01 Januar - 31 Dezember
Mo 14.00 - 17.00
Di -
Mi 9.00 - 10.00
Do -
Fr 14.00 - 17.00
Sa 9.00 - 17.00
So 9.00 - 17.00
Sonntag 10.45
Im Herzen des Dorfes steht diese charmante Kirche, die zum großen Teil aus den berühmten blauen Steinen aus Hainaut, abgebaut in einem benachbartem Steinbruch, erbaut wurde. Die Kirche stammt aus dem Jahr 1777 und wurde im klassischen Stil erbaut. Außen bemerkenswert, abgesehen von dem hohen Steinturm, die an den Außenmauern angebrachten Platten.
Innen zieht der Chor die Aufmerksamkeit auf sich, insbesondere durch das mittlere Kirchenfenster, das das letzte Abendmahl darstellt und auch das Chorgestühl (1884) mit den Lehnen in Form von Löwen. Neu seit 2012 : Ein einfacher Kreuzweg aus Bronze, der zum Meditieren einlädt.
Auf dem Dorfplatz steht eine klassische Pfarrkirche aus Ziegeln und Trümmern, gebaut 1776 (auf dem abgesenkten Bogen der Turmtür vermerkt). Wände des Seitenschiffs, Chorbassement und Turm bestehen aus wiederverwendetem Schutt. Der hohe Turm ist Ziegel, doch blauer Stein dominiert stilvoll die Harfenecken. Etwa zehn Grabplatten zieren die Außenmauern. Der dezentral stehende Turm zieht den Blick; das oberste Stockwerk hat Hallöffnungen.

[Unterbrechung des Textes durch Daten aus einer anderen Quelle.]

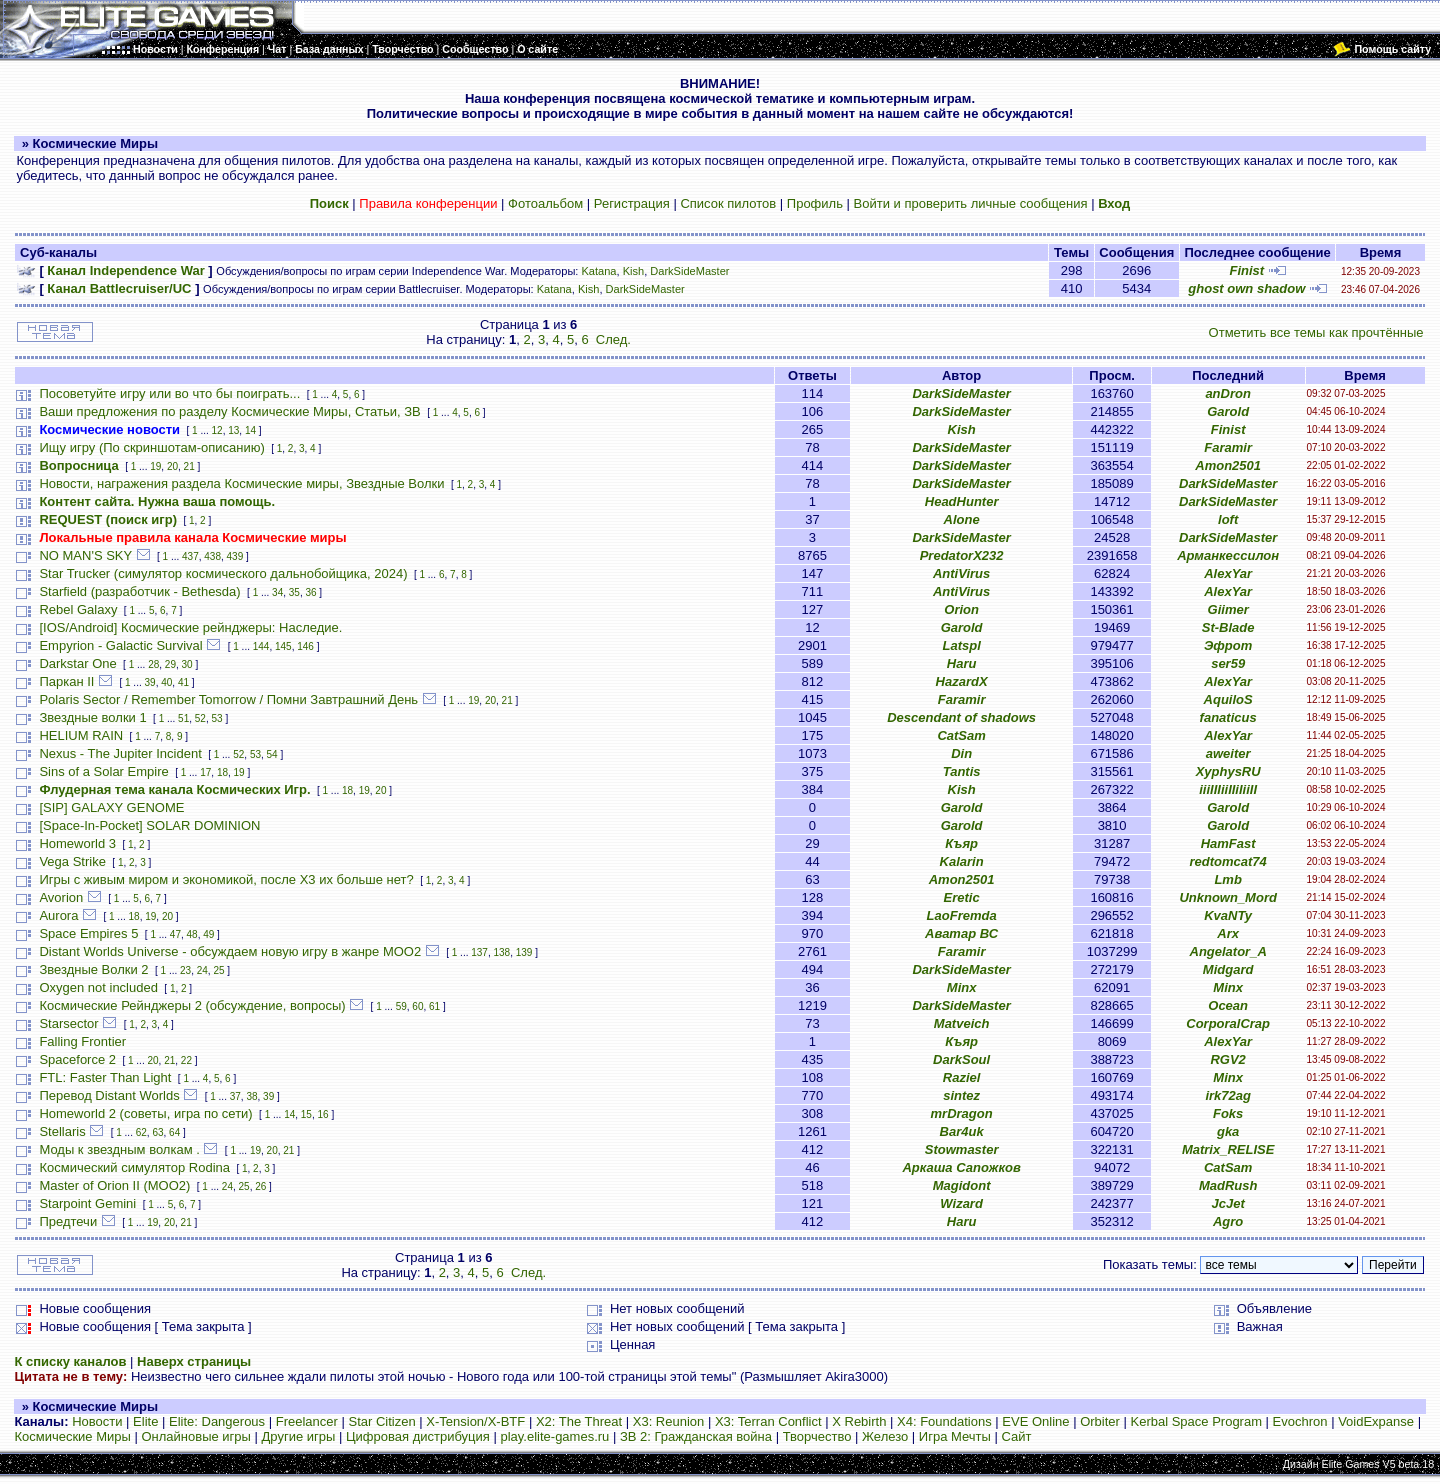 This screenshot has width=1440, height=1484. I want to click on Homeworld 3, so click(77, 843).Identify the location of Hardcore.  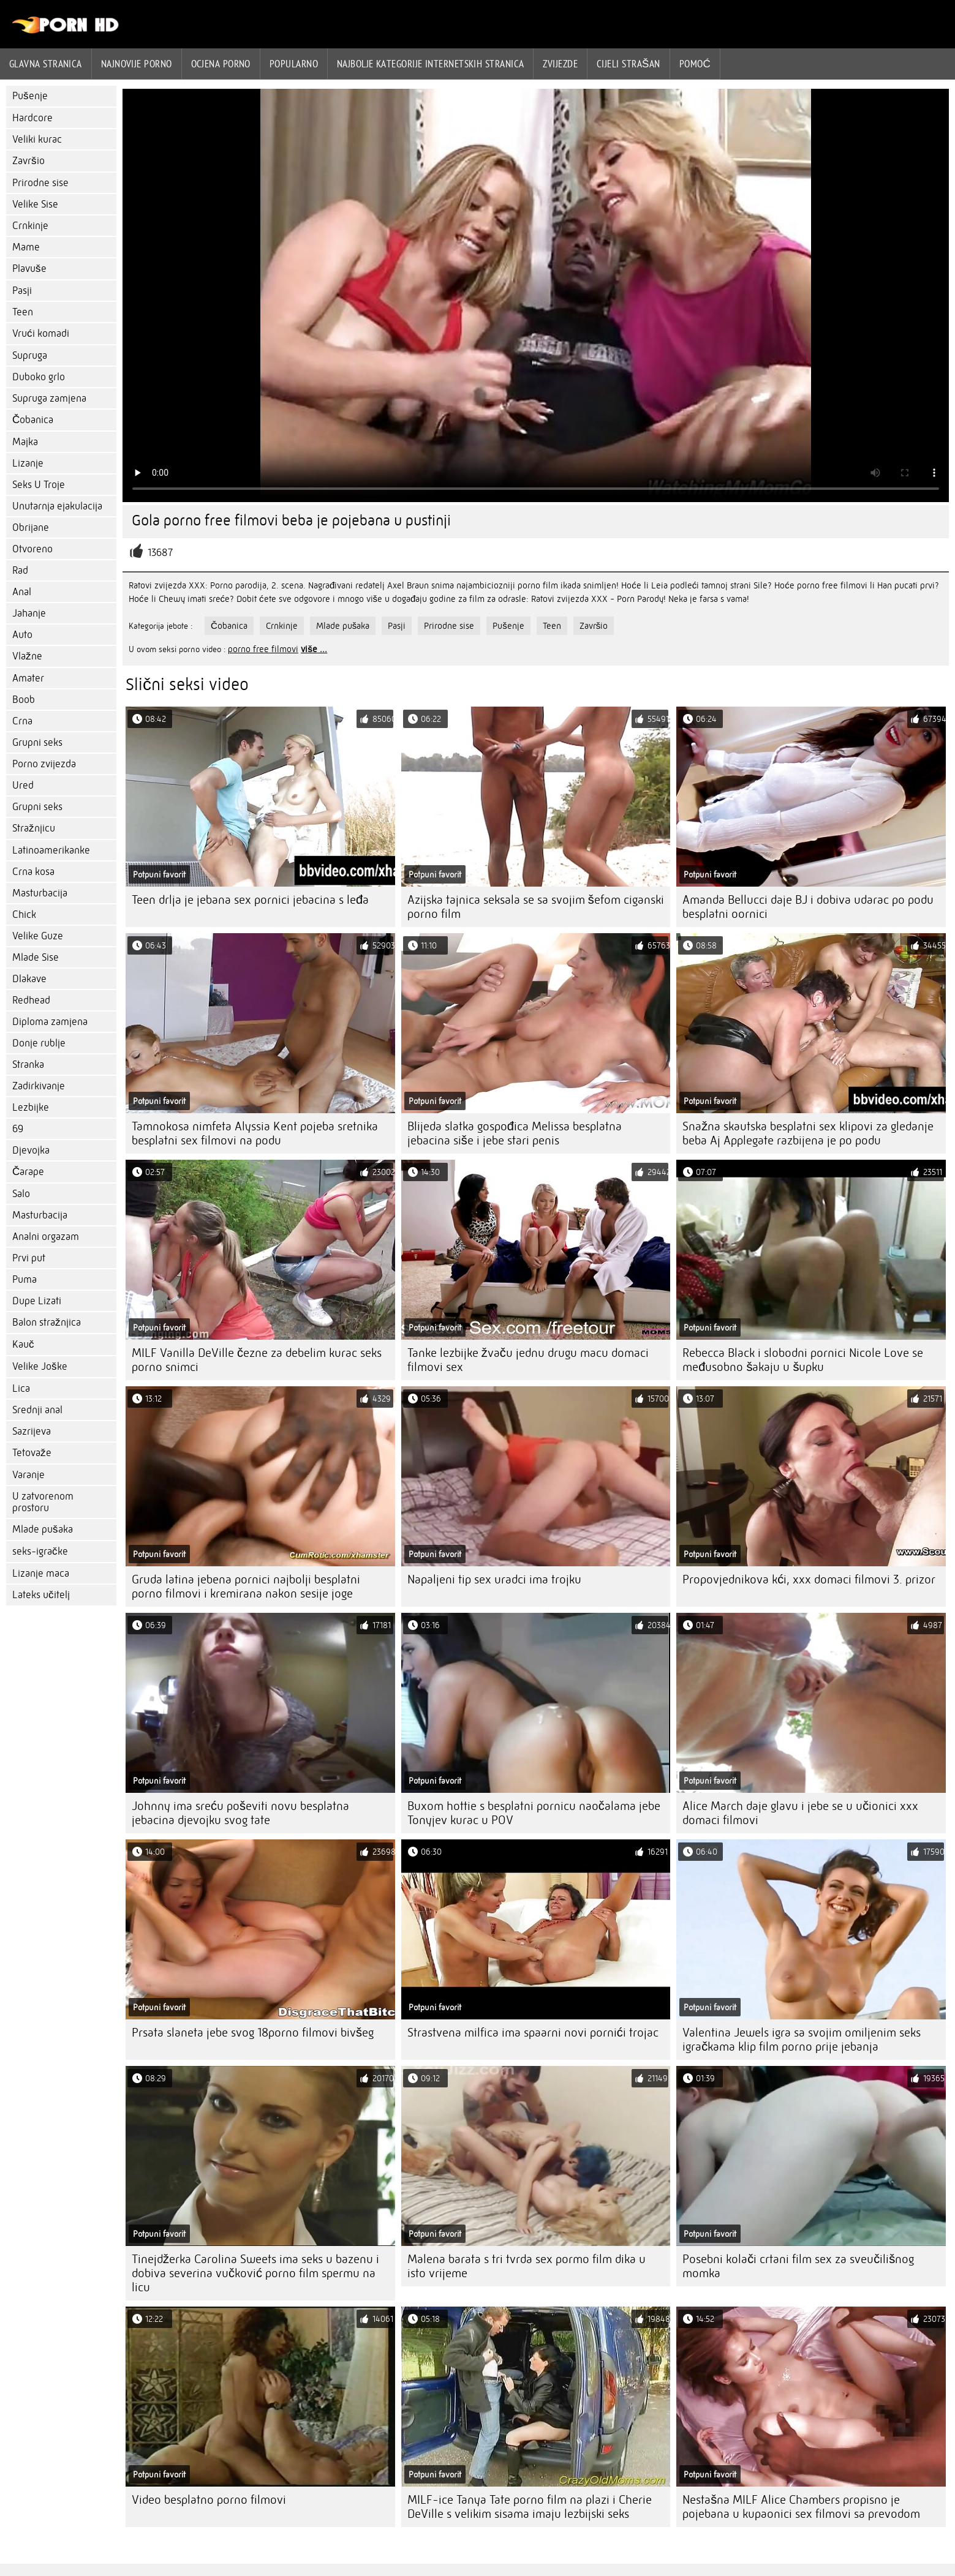
(32, 118). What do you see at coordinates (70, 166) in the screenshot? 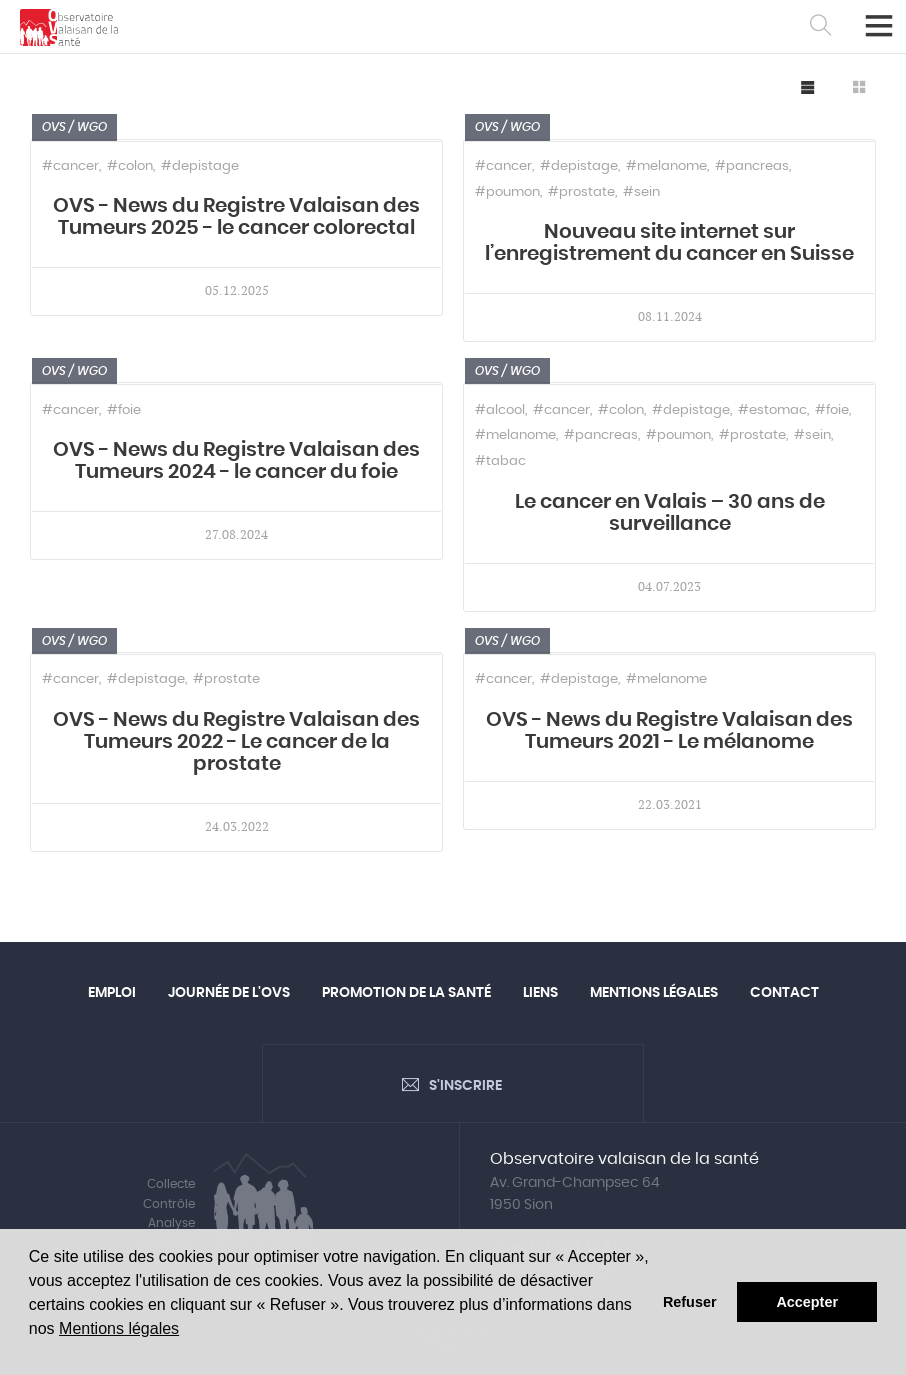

Das Triumphkreuz auf einem Holzsockel, um 1530, ist ein Meisterwerk der Kirche. An den kleinen vierlappigen Enden sind die vier Evangelistensymbole: Adler (Johannes), Engel (Matthäus), Löwe (Markus), Stier (Lukas). Christus mit langen Haaren streckt die Arme aus, wenige Bluttropfen auf dem Gesicht. Maria trocknet ihre Tränen, Johannes blickt den Erlöser mit zarter Traurigkeit an, beide in klassischem 15.-Jahrhundert-Drapé.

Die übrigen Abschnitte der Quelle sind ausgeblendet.